In midday trading, the Dow industrials fell 161.12, or 1.19 percent, to 13,384.72. On Thursday, stocks fluctuated before ending higher, with the Dow recovering 56 points following a 146-point tumble on Wednesday.

Broader stock indicators also dropped Friday. The Standard & Poor's 500 index fell 19.61, or 1.29 percent, to 1,502.58, and the Nasdaq composite index fell 32.36, or 1.24 percent, to 2,584.60.

Stocks fell even as bonds rose; the yield on the benchmark 10-year Treasury note fell to 5.15 percent from 5.20 percent late Thursday.

Light, sweet crude rose 20 cents to $68.85 per barrel on the New York Mercantile Exchange.

Investors have been grappling with concerns about whether the economy will heat up and prompt the Federal Reserve to put off cutting, or perhaps even raising, interest rates. Also, concerns about the health of Bear Stearns hedge funds involved with subprime loans, those made to people with poor credit, have weighed on the markets. In addition, news from Washington has shown some lawmakers are impatient with some of the vast sums Wall Street investors have generated and could look to tamp down big payouts with higher taxes.

Schultz contends the pullback in stocks isn't unexpected given the sizable gains Wall Street has seen. Heading into trading Friday, the Dow was up 8.7 percent for the year, while the S&P 500 had advanced 7.3 percent and the Nasdaq had risen 8.4 percent.

"There's a point where you need to see a pause before people get excited again. Do you commit at this point or do you wait for a pullback? There's a sense that maybe we may be a little bit overextended here."

Friday's session brought volatility for some stocks as the Standard & Poor's 500 index and the Russell indexes implemented changes, adding and subtracting some names. The changes can stir some unusual trading activity as investments that track the index try to square their holdings with the latest look of an index. The S&P 500 is dropping PMC Sierra Inc. (PMCS) and ADC Telecommunication Inc. (ADCT), sending the shares lower as investors try to exit positions.
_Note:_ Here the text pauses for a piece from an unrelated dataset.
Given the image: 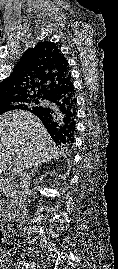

PMC fell 36 cents, or 4.3 percent, to $7.78, while ADC fell 63 cents, or 3.3 percent, to $18.51.

Neil Massa, senior trader at MFC Global Investment Management, contends stocks were showing volatility Friday in part because of the rebalancing of the Russell indexes. Even the moves among some smallcap companies can affect larger stocks, he said, as investors jockey for positions.

"I think it spills over and I think this is a little healthy pullback from the highs we've been seeing," he said.

The session comes ahead of a busy week in which the Federal Reserve meets and in which investors will receive several readings on the housing sector and the final report on economic growth in the first quarter, with release of the gross domestic product.

In corporate news, Jabil Circuit Inc. (JBL), a contract electronics manufacturer, rose $2.22, or 10.5 percent, to $23.42 after its fiscal third-quarter profits excluding items such as restructuring costs topped Wall Street's estimate.

Cognos Inc. (COGN), a software maker and technology consultant, forecast a fiscal second-quarter profit that fell short of Wall Street's expectations. The stock fell $1.01, or 2.6 percent, to $38.61.

Taser International Inc. (TASR), the stungun maker, rose 71 cents, or 5.6 percent, to $13.34 after a court dismissed a lawsuit alleging the company's product resulted in an accidental death.

The Russell 2000 index of smaller companies fell 9.86, or 1.17 percent, to 829.95.

Overseas, Japan's Nikkei stock average fell 0.28 percent, while the sometimes-volatile Shanghai Composite Exchange fell 3.3 percent. In afternoon trading, Britain's FTSE 100 fell 0.30 percent, Germany's DAX index fell 0.29 percent, and France's CAC-40 fell 0.18 percent.